The Destroyer 71 Return Engagement by Warren Murphy
The Destroyer 71 Return Engagement by Warren Murphy
This was quite simply a great Destroyer novel. After finally getting Remo to embrace the little village of Sinanju as his home and get engaged to ensure that the line of the Masters of Sinanju will continue, Chiun is unhappy. He feels left out. Remo and his fiancé are forging a bond with each other and Chiun is jealous. He misses the times when it was just Remo and him in America. So, he returns to America in a bid to force Remo to follow him. (And if you’ve read almost any other books in the series, you will realize that this isn’t sad—it’s hilarious.)

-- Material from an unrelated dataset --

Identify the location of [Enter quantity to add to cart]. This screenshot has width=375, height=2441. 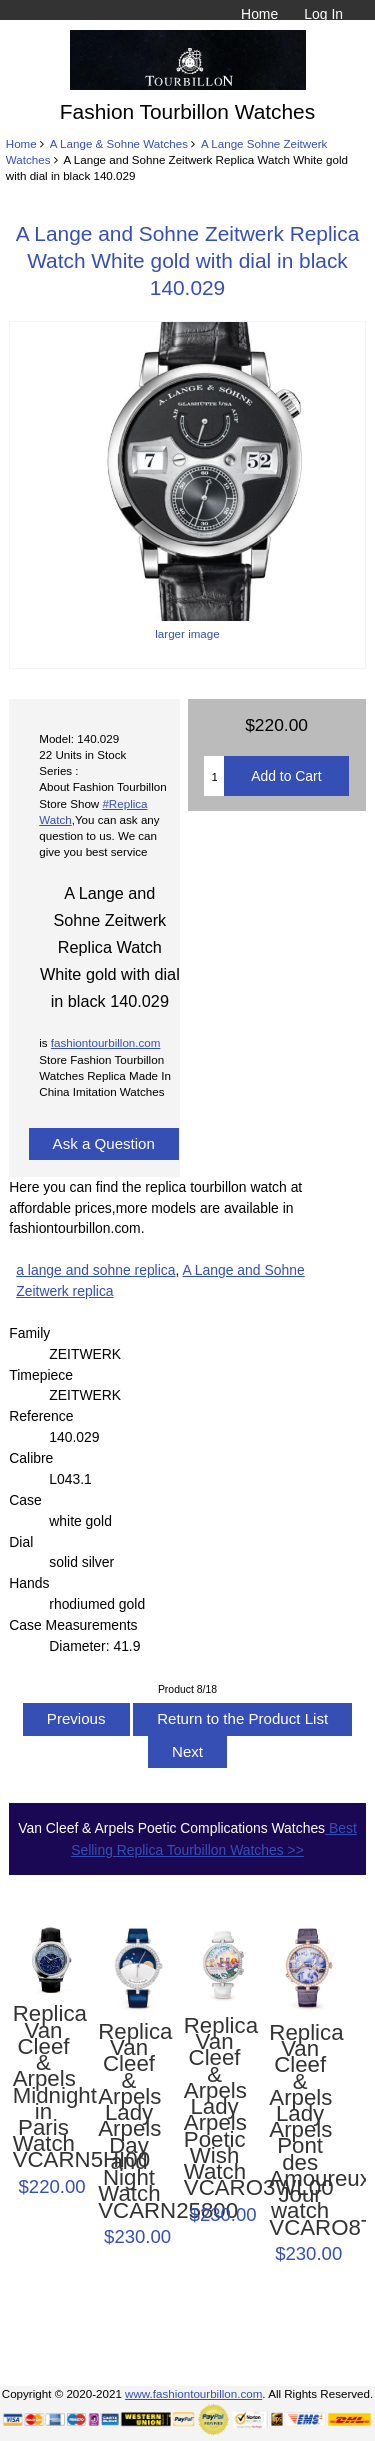
(214, 776).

Harold Smith, head of CURE, is not immediately pleased with Chiun’s return to duty. Despite saving the nation in every book of the series, Remo and Chiun cause him a tremendous amount of personal stress and he was enjoying not having his ulcers aggravated by their continuing antics. But, as usual, he has a problem, and he sets Chiun on it—keeping an inventor from being assassinated. But Smith has a second problem which the reader knows is related to Chiun’s mission. Someone is going around the country murdering everyone named Harold Smith.

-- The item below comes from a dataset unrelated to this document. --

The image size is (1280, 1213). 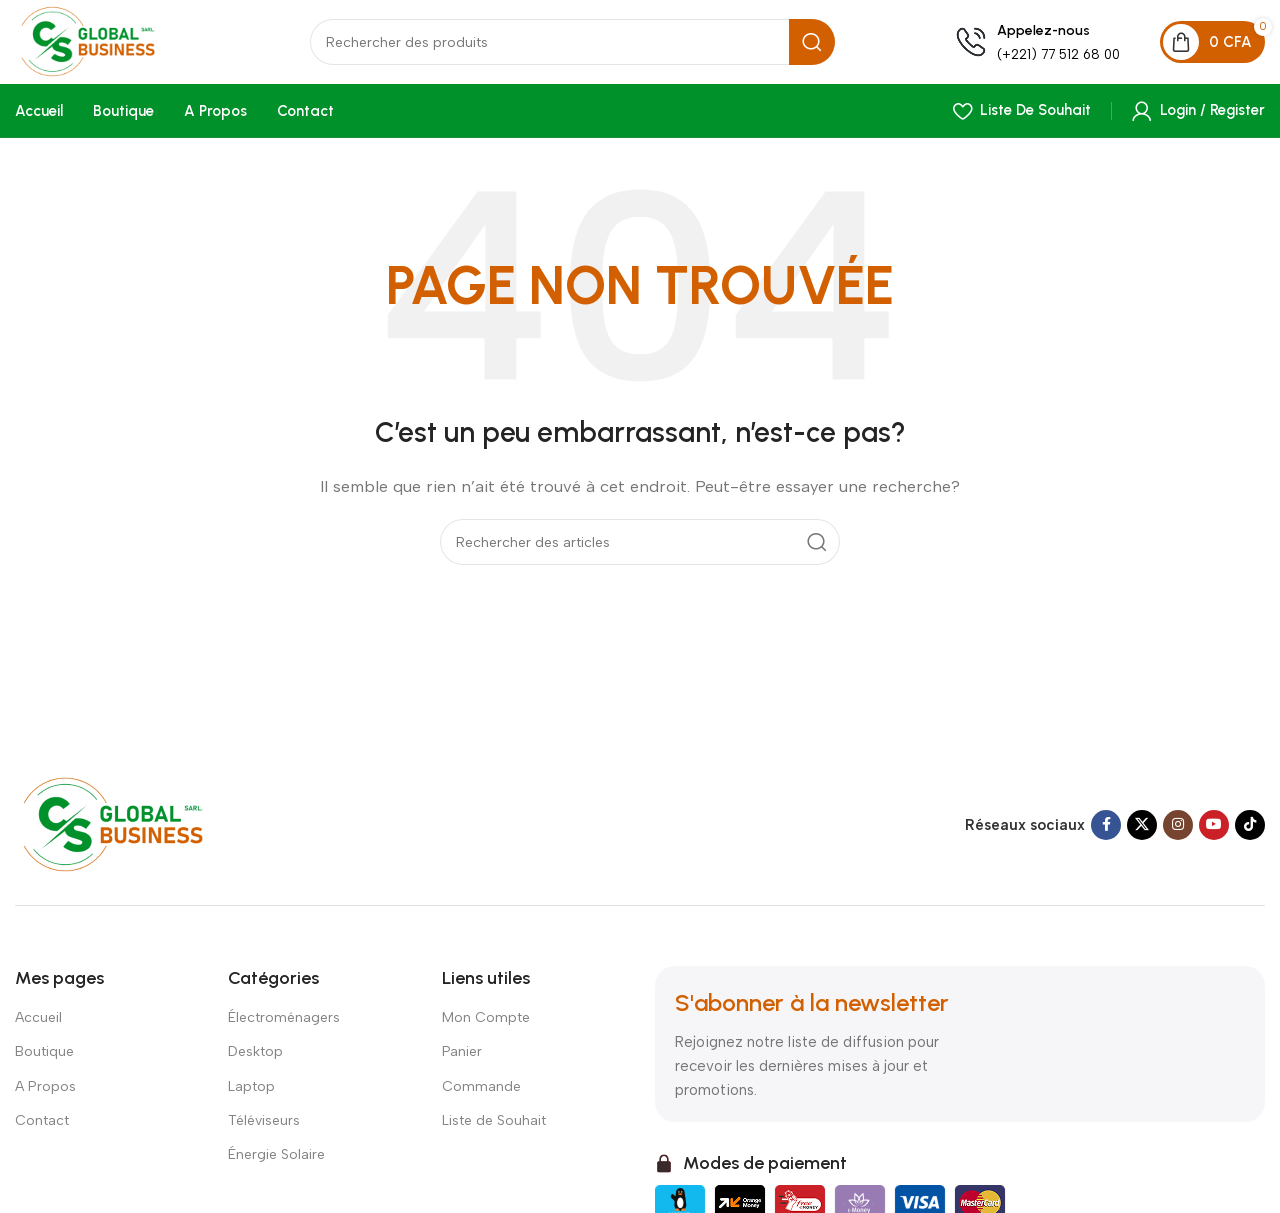 What do you see at coordinates (255, 1059) in the screenshot?
I see `Desktop` at bounding box center [255, 1059].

So, when Remo follows Chiun to America, he walks into two separate problems. The bad guy behind both problems is a Nazi who was crippled by Harold Smith at the end of World War II. He wants to get the use of his legs back (for which he needs the help of the inventor) and he wants vengeance on Harold Smith (which explains his killing all the other Smiths as he looks for him.) Oh, and did I mention he is literally a Nazi who is trying to start a new Nazi movement in the U.S? This sets up an absolutely hilarious scene in which Remo and Chiun try to infiltrate a neo-Nazi compound by pretending to be recruits. Just as a reminder, Chiun is a very old Korean and whatever Remo is (he’s an orphan, so he doesn’t know), it’s not Aryan.
This one is fun from the first page to the last.